There are several potential limitations of our study. The retrospective design of the study introduces the possibility that the parameter being measured (remodeling) could be the result of and not the cause for the outcome (cerebral ischemic event). Conceivably, a plaque that demonstrated a high RR in a symptomatic patient could have represented an acute hemorrhage into an unstable plaque. Although this plaque may have been the source of the symptoms, the imaging may only be a representation of the previously ruptured plaque. This would lessen the potential predictive value of measuring RR. The presence of increased hemorrhage within plaque in symptomatic patients has been previously described using MR imaging.23,24
Next, though MDCT angiography has been established as accurate for the measurement of the vascular lumen,19 its capabilities in evaluating the vessel wall have yet to be fully explored. In our experience, the outer vascular diameter could be reliably visualized, as demonstrated by the moderate-good interobserver agreement noted in the measurement of RR, but studies correlating histologic vessel wall measurements with MDCT values are still lacking. Second, unlike in the coronary vasculature, the internal carotid artery has a segment that is notably normally expanded, the carotid bulb.

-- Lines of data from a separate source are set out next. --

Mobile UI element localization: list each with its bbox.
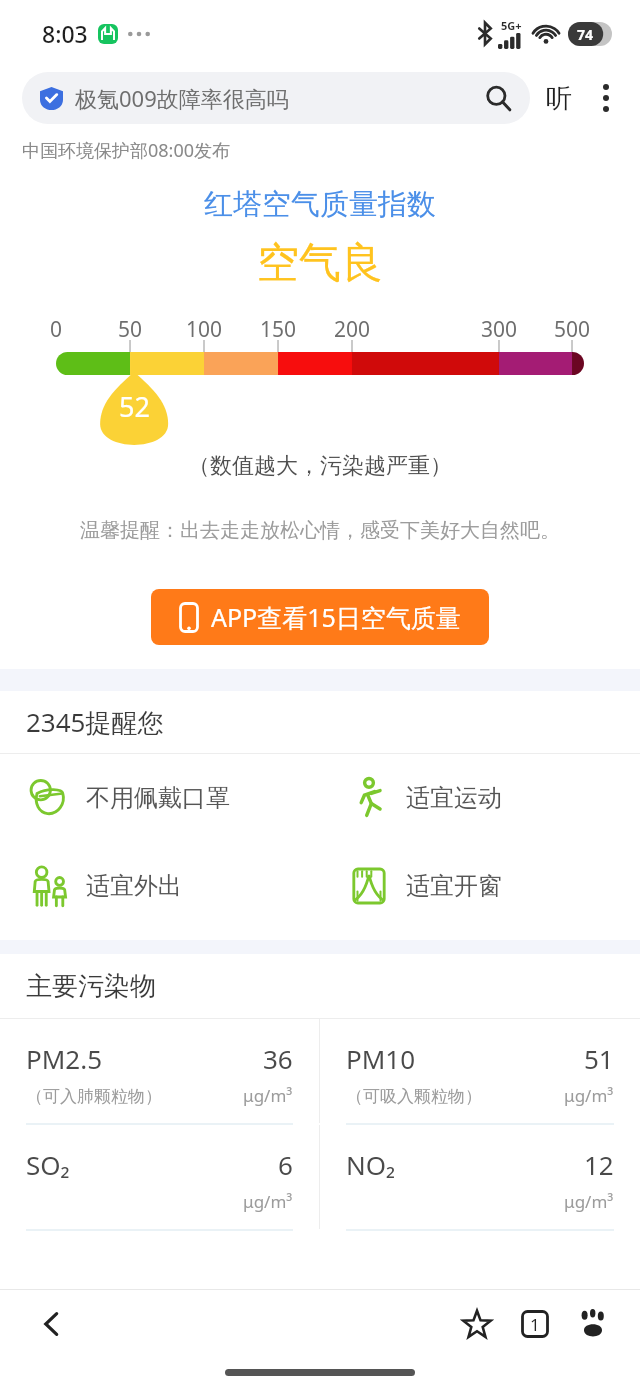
button[interactable]: 极氪009故障率很高吗 [22, 72, 530, 124]
button[interactable]: PM10 [320, 1019, 640, 1125]
staticText: 不用佩戴口罩 [86, 783, 230, 813]
staticText: 红塔空气质量指数 [204, 186, 436, 223]
staticText: 中国环境保护部08:00发布 [22, 138, 231, 163]
button[interactable]: 适宜开窗 [320, 842, 640, 930]
staticText: 51 [584, 1041, 614, 1076]
staticText: SO₂ [26, 1147, 70, 1182]
staticText: 500 [554, 315, 591, 344]
staticText: 适宜运动 [406, 783, 502, 813]
button[interactable]: APP查看15日空气质量 [151, 589, 489, 645]
staticText: 听 [546, 82, 572, 115]
staticText: 适宜开窗 [406, 871, 502, 901]
button[interactable]: 不用佩戴口罩 [0, 754, 320, 842]
staticText: （可吸入颗粒物） [346, 1086, 482, 1107]
button[interactable]: SO₂ [0, 1125, 319, 1231]
button[interactable]: NO₂ [320, 1125, 640, 1231]
staticText: 5G+ [501, 18, 522, 33]
button[interactable]: Bookmark [448, 1295, 506, 1353]
staticText: 0 [50, 315, 63, 344]
staticText: NO₂ [346, 1147, 396, 1182]
staticText: APP查看15日空气质量 [211, 600, 461, 634]
button[interactable]: Baidu [564, 1295, 622, 1353]
staticText: 300 [481, 315, 518, 344]
button[interactable]: Search [480, 80, 516, 116]
staticText: PM10 [346, 1041, 416, 1076]
staticText: 200 [334, 315, 371, 344]
staticText: 52 [119, 388, 150, 424]
staticText: 适宜外出 [86, 871, 182, 901]
staticText: 6 [278, 1147, 293, 1182]
button[interactable]: 听 [530, 72, 588, 124]
staticText: 12 [584, 1147, 614, 1182]
staticText: 74 [577, 25, 594, 44]
button[interactable]: More options [588, 72, 624, 124]
staticText: 极氪009故障率很高吗 [75, 83, 289, 113]
staticText: μg/m³ [564, 1084, 614, 1107]
button[interactable]: Tabs [506, 1295, 564, 1353]
staticText: 空气良 [257, 237, 383, 290]
staticText: 50 [118, 315, 143, 344]
staticText: μg/m³ [564, 1190, 614, 1213]
staticText: （数值越大，污染越严重） [188, 452, 452, 480]
staticText: 主要污染物 [26, 970, 156, 1003]
staticText: μg/m³ [243, 1190, 293, 1213]
button[interactable]: Back [28, 1300, 76, 1348]
staticText: 36 [263, 1041, 293, 1076]
button[interactable]: 适宜运动 [320, 754, 640, 842]
staticText: 2345提醒您 [26, 704, 164, 740]
staticText: 1 [530, 1313, 540, 1336]
button[interactable]: PM2.5 [0, 1019, 319, 1125]
staticText: μg/m³ [243, 1084, 293, 1107]
button[interactable]: 适宜外出 [0, 842, 320, 930]
staticText: 150 [260, 315, 297, 344]
staticText: 8:03 [42, 18, 88, 49]
staticText: （可入肺颗粒物） [26, 1086, 162, 1107]
staticText: PM2.5 [26, 1041, 103, 1076]
staticText: 温馨提醒：出去走走放松心情，感受下美好大自然吧。 [80, 518, 560, 543]
staticText: 100 [186, 315, 223, 344]
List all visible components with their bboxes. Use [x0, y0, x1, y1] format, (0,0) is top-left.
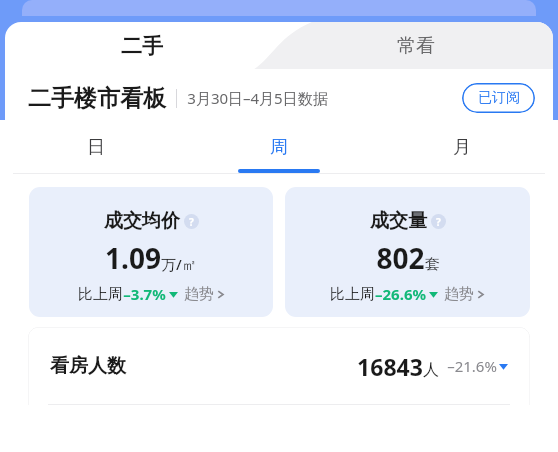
- staticText: 802: [376, 239, 425, 277]
- staticText: 日: [87, 136, 105, 159]
- staticText: 看房人数: [50, 354, 126, 378]
- staticText: 周: [270, 136, 288, 159]
- staticText: 趋势: [444, 285, 474, 304]
- button[interactable]: 月: [370, 127, 553, 174]
- other: 说明: [184, 214, 199, 229]
- staticText: 已订阅: [478, 89, 520, 107]
- staticText: 比上周: [330, 285, 375, 304]
- button[interactable]: 成交均价: [29, 187, 273, 317]
- staticText: 成交均价: [104, 209, 180, 233]
- button[interactable]: 看房人数: [28, 327, 530, 405]
- staticText: ?: [436, 215, 441, 229]
- other: 说明: [431, 214, 446, 229]
- staticText: 万/㎡: [161, 254, 197, 274]
- button[interactable]: 成交量: [285, 187, 530, 317]
- staticText: 人: [423, 360, 439, 380]
- staticText: 16843: [357, 351, 423, 382]
- staticText: –3.7%: [123, 284, 166, 304]
- staticText: –21.6%: [447, 356, 497, 376]
- button[interactable]: 日: [5, 127, 187, 174]
- staticText: 月: [453, 136, 471, 159]
- staticText: 比上周: [78, 285, 123, 304]
- staticText: 常看: [397, 34, 435, 58]
- button[interactable]: 已订阅: [462, 83, 535, 113]
- staticText: 1.09: [105, 239, 161, 277]
- other: 查看趋势: [216, 290, 225, 299]
- button[interactable]: 二手: [5, 22, 279, 69]
- staticText: 趋势: [184, 285, 214, 304]
- staticText: 二手楼市看板: [28, 84, 166, 113]
- staticText: 二手: [121, 33, 163, 59]
- other: 查看趋势: [476, 290, 485, 299]
- staticText: –26.6%: [375, 284, 426, 304]
- staticText: 成交量: [370, 209, 427, 233]
- staticText: 套: [425, 255, 440, 274]
- button[interactable]: 周: [187, 127, 370, 174]
- staticText: 3月30日–4月5日数据: [187, 88, 328, 108]
- staticText: ?: [189, 215, 194, 229]
- button[interactable]: 常看: [279, 22, 553, 69]
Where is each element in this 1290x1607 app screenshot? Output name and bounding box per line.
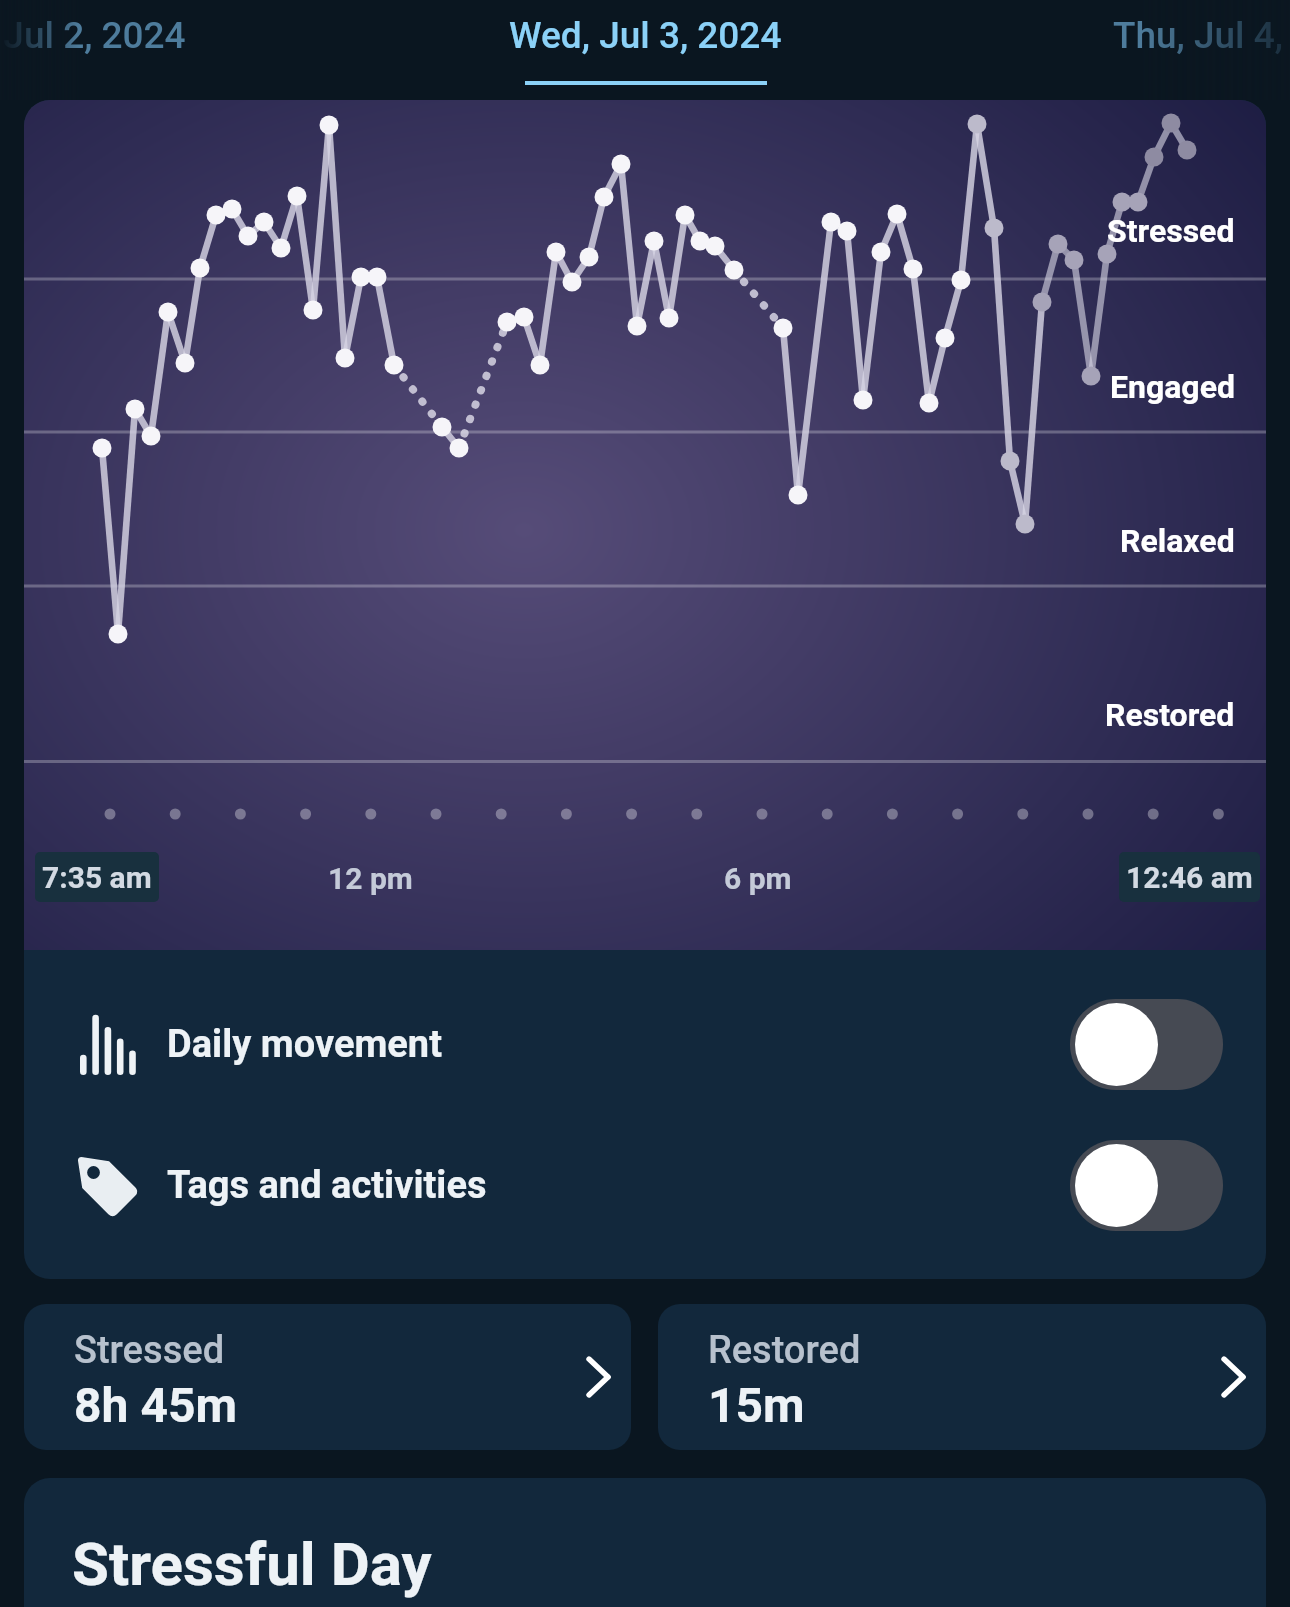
button[interactable]: Daily movement — [24, 974, 1266, 1115]
staticText: 7:35 am — [42, 860, 152, 895]
staticText: Wed, Jul 3, 2024 — [509, 14, 782, 57]
button[interactable]: Stressful Day — [24, 1478, 1266, 1607]
staticText: Restored — [1105, 696, 1235, 734]
staticText: Relaxed — [1120, 522, 1235, 560]
button[interactable]: , Jul 2, 2024 — [0, 0, 186, 70]
button[interactable]: Thu, Jul 4, 2 — [1113, 0, 1290, 70]
staticText: , Jul 2, 2024 — [0, 14, 186, 57]
button[interactable]: Tags and activities — [24, 1115, 1266, 1256]
staticText: 8h 45m — [74, 1377, 238, 1433]
staticText: Restored — [708, 1328, 861, 1373]
button[interactable]: Restored — [658, 1304, 1266, 1450]
button[interactable]: Wed, Jul 3, 2024 — [509, 0, 782, 85]
staticText: Daily movement — [167, 1022, 442, 1067]
staticText: Stressed — [74, 1328, 225, 1373]
staticText: Stressful Day — [72, 1529, 432, 1599]
staticText: Engaged — [1110, 368, 1235, 406]
staticText: Tags and activities — [167, 1163, 487, 1208]
staticText: 15m — [708, 1377, 805, 1433]
staticText: 6 pm — [724, 861, 792, 896]
other: Open details — [576, 1354, 622, 1400]
button[interactable]: Toggle setting — [1070, 1140, 1223, 1231]
staticText: Thu, Jul 4, 2 — [1113, 14, 1290, 57]
button[interactable]: Stressed — [24, 1304, 631, 1450]
staticText: 12 pm — [328, 861, 413, 896]
staticText: 12:46 am — [1126, 860, 1253, 895]
other: Open details — [1211, 1354, 1257, 1400]
button[interactable]: Toggle setting — [1070, 999, 1223, 1090]
staticText: Stressed — [1107, 212, 1235, 250]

In theory, any significant variability conferred by the naturally larger caliber of the carotid bulb relative to the distal vessel should be accounted for by the equation and equalized between the 2 groups (symptomatic and asymptomatic). This should hold true even if the inherent ratio of the circumference of the bulb to the circumference of the distal vessel in healthy patients varies among individuals, because this natural variance would be similar in the 2 groups. Additionally, any variance in location of plaque within the vessel would likely again be accounted for, given that plaque in all patients almost exclusively occurs near the bulb region. Therefore, we believe this assumption in the method used for calculation of RR does not discount the presence of a significantly higher ratio in the symptomatic group, though it is difficult to fully assess the effect of plaque location within the vessel on our results.
In the setting of significant (≥50%) carotid stenosis in our series of patients, the degree of expansive vascular remodeling as measured by the RR was significantly greater in patients with cerebral ischemic symptoms than in asymptomatic patients. Atherosclerotic plaque which causes a greater degree of expansive remodeling may indicate underlying plaque vulnerability. Our results suggest a potential additional benefit of using MDCT angiography in the evaluation of carotid atherosclerotic disease beyond simply the measurement of luminal stenosis.